Ces Histoires & ces Recueils, pour être utiles, devroient être composés par des Philosophes. Ce n’est pas rabaisser la Philosophie, que de lui faire parler le langage des enfans ; c’est en faire l’usage le plus digne d’elle : & à quoi est-elle bonne, si ce n’est à former le jugement de tous les âges ?

Plus il y auroit de volumes d’Histoires bien faites, plus la société & les familles seroient instruites, plus les études seroient préparées ; elles serviroient aux meres, aux enfans & à toutes les générations. Duché en fit pour Saint-Cyr, dans le siecle dernier ; l’Abbé de Choisy, pour Madame la Duchesse de Bourgogne : elles sont agréables ; mais ces Ecrivains, comme plusieurs du siecle passé, avoient peu de philosophie dans la tête.

Je suppose donc quelques volumes de pareilles Histoires composées par des Philosophes.

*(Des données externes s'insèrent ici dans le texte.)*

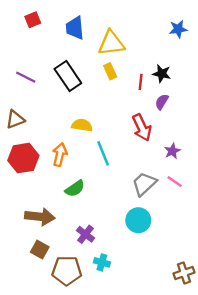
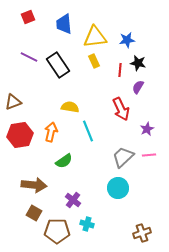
blue star: (178, 29) -> (127, 40), moved
purple line: (26, 77) -> (29, 57), moved
pink line: (175, 182) -> (149, 155), turned -40
brown cross: (184, 273) -> (142, 233), moved

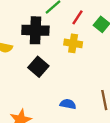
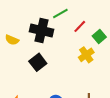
yellow cross: (73, 43) -> (86, 55), moved, turned 35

On les feroit lire aux enfans, pour apprendre à bien lire.

Ils répondroient aux questions qui y seroient contenues, & par-là ils s’accoutumeroient à juger.

On leur feroit raconter ces mêmes Histoires, pour leur apprendre à parler.

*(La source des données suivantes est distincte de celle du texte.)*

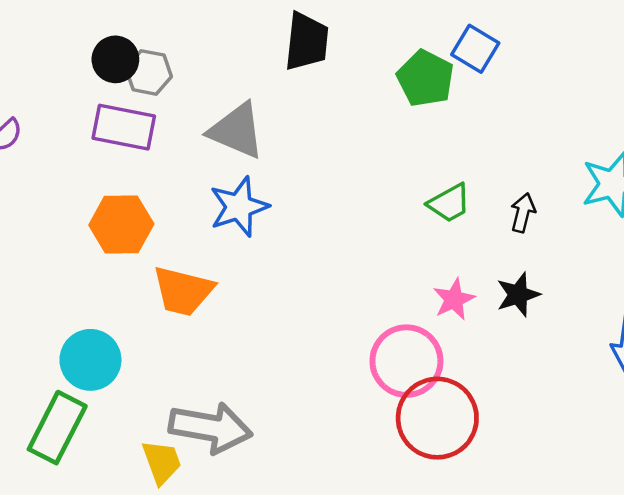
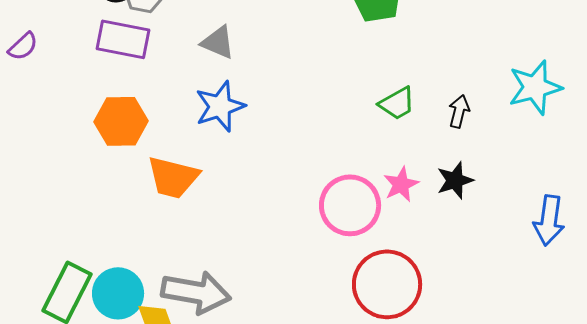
gray triangle: (237, 131) -> (218, 42), size x0.7
cyan circle: (90, 360) -> (118, 293), moved
pink circle: (406, 361) -> (350, 205), moved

Ce ne sont-là que les matériaux de l’Histoire : on réserveroit pour le second âge l’arrangement des faits par la Chronologie, la suite des Empires, les principes qui servent de fondement à la certitude historique, & les usages innombrables de l’Histoire.

[ De la Géographie. ]

La Géographie ne doit jamais être séparée de l’Histoire : c’est l’affaire des yeux & de la mémoire, & par conséquent une étude faite pour les enfans. Mais il faudroit une Géographie à leur portée, qui sans entrer dans un détail sec & ennuyeux (comme la Géographie de Lenglet), les fît voyager agréablement dans les différentes contrées, remarquant ce qu’il y a de principal & de curieux, les faits les plus frappans, la patrie des grands hommes, les batailles célebres, tout ce qu’il y a de plus remarquable, soit pour les mœurs & les coutumes, soit pour les productions naturelles, pour les arts ou pour le commerce.